Segment Open
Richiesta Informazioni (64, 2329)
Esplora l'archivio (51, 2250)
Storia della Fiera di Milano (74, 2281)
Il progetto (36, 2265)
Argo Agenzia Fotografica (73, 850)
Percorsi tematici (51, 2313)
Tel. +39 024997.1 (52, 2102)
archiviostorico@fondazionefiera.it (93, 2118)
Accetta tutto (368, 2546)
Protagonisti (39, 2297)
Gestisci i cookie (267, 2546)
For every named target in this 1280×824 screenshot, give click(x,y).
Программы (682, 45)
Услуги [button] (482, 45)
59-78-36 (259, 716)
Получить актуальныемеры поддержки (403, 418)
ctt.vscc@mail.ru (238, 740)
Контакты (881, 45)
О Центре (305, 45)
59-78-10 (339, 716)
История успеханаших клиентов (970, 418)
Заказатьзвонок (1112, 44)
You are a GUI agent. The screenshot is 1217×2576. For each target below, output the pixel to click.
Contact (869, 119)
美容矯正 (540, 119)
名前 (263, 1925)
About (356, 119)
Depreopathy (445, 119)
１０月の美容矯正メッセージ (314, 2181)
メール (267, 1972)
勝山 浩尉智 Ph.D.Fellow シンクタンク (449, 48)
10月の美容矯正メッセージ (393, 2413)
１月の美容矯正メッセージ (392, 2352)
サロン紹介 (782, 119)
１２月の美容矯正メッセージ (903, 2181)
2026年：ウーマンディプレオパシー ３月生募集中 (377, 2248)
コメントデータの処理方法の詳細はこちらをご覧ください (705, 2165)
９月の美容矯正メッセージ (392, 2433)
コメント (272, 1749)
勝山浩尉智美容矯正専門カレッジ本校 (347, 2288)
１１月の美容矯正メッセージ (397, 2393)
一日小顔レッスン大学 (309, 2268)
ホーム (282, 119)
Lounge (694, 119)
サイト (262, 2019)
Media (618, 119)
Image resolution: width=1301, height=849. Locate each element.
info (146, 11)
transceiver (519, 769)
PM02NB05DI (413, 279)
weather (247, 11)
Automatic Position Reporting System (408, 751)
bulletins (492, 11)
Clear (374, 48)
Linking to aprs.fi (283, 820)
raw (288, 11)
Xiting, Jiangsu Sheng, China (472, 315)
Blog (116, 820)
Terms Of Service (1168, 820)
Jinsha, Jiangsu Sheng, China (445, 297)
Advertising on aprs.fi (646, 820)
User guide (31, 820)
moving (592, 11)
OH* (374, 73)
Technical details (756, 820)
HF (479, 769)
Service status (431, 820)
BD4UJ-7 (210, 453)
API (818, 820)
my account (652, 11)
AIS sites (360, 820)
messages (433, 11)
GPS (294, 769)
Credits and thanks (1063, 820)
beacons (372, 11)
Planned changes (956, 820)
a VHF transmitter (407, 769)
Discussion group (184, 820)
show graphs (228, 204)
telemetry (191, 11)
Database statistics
Segment Closed
• [Task prompt]
Every line above that holds the string "Sheng" counts once; give the total and nothing more.

• [Task response]
2